Types of Angel Investors

Individual investors: These are your regular friends and family members who may be willing to invest as little as $10,000 to $25,000. While they may not be the most reliable source of funding, they may also be interested in the social aspect of investing in a start-up.

Private equity and hedge fund investors: These investors are usually long-term, high-net-worth individuals. Some of these investors may also be willing to fund Series A and Series B rounds. As a start-up, you can only meet with them through corporate venture capital firms.

Limited Partners: These are people who are typically family members or friends who are looking to invest into a company. They may be looking to make a return on their investment, or they may be simply looking to have an ownership stake in someone else’s company.

Corporate investors: Venture capitalists, corporate investors and other investors who have already invested in other companies are often willing to invest in start-ups. You can also reach out to banks and financial institutions to see if they are interested in funding your start-up.

Pros and Cons of Angel Investing

There are a lot of benefits to investing in startups, but there are also a few cons that come with it as well.

When thinking about which one might be right for you and your business, you will want to weigh each of these pros and cons to see which ones might be better suited for you.

– Pros:

Quality Control: One of the biggest perks of angel investing is that you will get to see the product in action before making a purchase. This will give you the opportune opportunity to veto any bad ideas or products before they come to fruition.

Acquired Taste: Angel investors generally receive a 10-15% stake in the company. If they like what they see, they may decide to increase their stake in the company.

Access to Investors: As an angel investor, you will be receiving leads from companies that are looking for funding. This will allow you to get instant attention and avoid the middleman.

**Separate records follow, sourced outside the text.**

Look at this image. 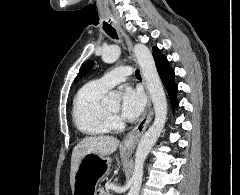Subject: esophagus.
<instances>
[{"mask_svg":"<svg viewBox=\"0 0 240 195\" xmlns=\"http://www.w3.org/2000/svg\"><path fill=\"white\" fill-rule=\"evenodd\" d=\"M114 27L124 35L129 53L132 56L133 60L136 61V57H135L134 51H133V45H132L130 38L127 37V35L123 32V30L119 24H114ZM144 87H145L146 95H147V104H146L144 113H143L141 119L139 120V122L137 123V125H135V127L124 138L122 148L136 147L140 137L145 132L146 128L148 127L149 123L151 122L152 115H153L152 102H151L150 94L148 92V89H147L145 83H144Z\"/></svg>","mask_w":240,"mask_h":195,"instance_id":"34e87169","label":"esophagus"}]
</instances>
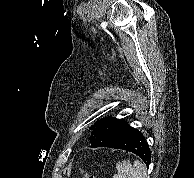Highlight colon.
I'll list each match as a JSON object with an SVG mask.
<instances>
[{
  "label": "colon",
  "mask_w": 194,
  "mask_h": 178,
  "mask_svg": "<svg viewBox=\"0 0 194 178\" xmlns=\"http://www.w3.org/2000/svg\"><path fill=\"white\" fill-rule=\"evenodd\" d=\"M80 175L82 178H96L95 176H93V175H91L83 170L80 171Z\"/></svg>",
  "instance_id": "5ec220e1"
}]
</instances>
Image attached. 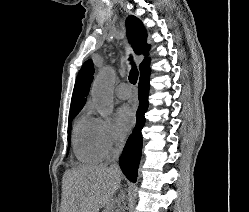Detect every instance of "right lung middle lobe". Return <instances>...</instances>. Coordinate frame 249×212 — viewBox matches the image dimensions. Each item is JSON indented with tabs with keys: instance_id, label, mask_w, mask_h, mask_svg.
I'll list each match as a JSON object with an SVG mask.
<instances>
[{
	"instance_id": "right-lung-middle-lobe-1",
	"label": "right lung middle lobe",
	"mask_w": 249,
	"mask_h": 212,
	"mask_svg": "<svg viewBox=\"0 0 249 212\" xmlns=\"http://www.w3.org/2000/svg\"><path fill=\"white\" fill-rule=\"evenodd\" d=\"M80 110H70L69 120H68V122H69V127H68V146L70 145V132H71V124H70V122L75 118V116L80 112Z\"/></svg>"
}]
</instances>
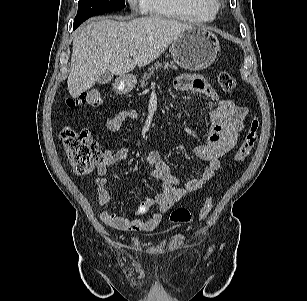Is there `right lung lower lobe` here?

Free Advice: You will be able to get advice from investors that have been in the game a bit longer than you have. These investors can give you tips on how to improve your pitch and help you navigate the best path to success.

– Cons:

Limited availability: Angel investing is more difficult to obtain than other forms of startup financing. If you have connections with individuals that are wealthy and willing to invest in your company, you may have a better chance of securing angel investors. Before reaching out to potential angel investors, it is important to have an understanding of who they are. It is difficult to procure angel investors because they are usually connected to other investors already.

Ambiguous terms and slow investing process: When attempting to close an angel investment deal, negotiating terms can be tricky because angel investing is less formal than other startup funding approaches. Both parties want to get a good deal, which can frequently result in verbal bargaining, but no agreement is ever completed. Drafting terms into an agreement as you attempt to finish the process can help.

Rapid growth expected: Investors want a return on their investment as soon as possible, which means those investors will be pressuring you to continue growing your company, even if that is against your company’s long-term plans. Although you intend to keep your business small, those desires might go against the expectations of angel investors.

Final Words: Should you look for angel investment?

Funding your business is a critical step towards success. It can be frustrating and time consuming, but it is well worth the effort.

There are many avenues to find investors for your business, including seeking out potential investors on AngelList, networking with potential investors at events or via social media, or reaching out to potential investors directly.

Once you’ve found the right investors, it’s time to make a pitch. Make sure to include a detailed business plan, a financial model, as well as your product and market plans.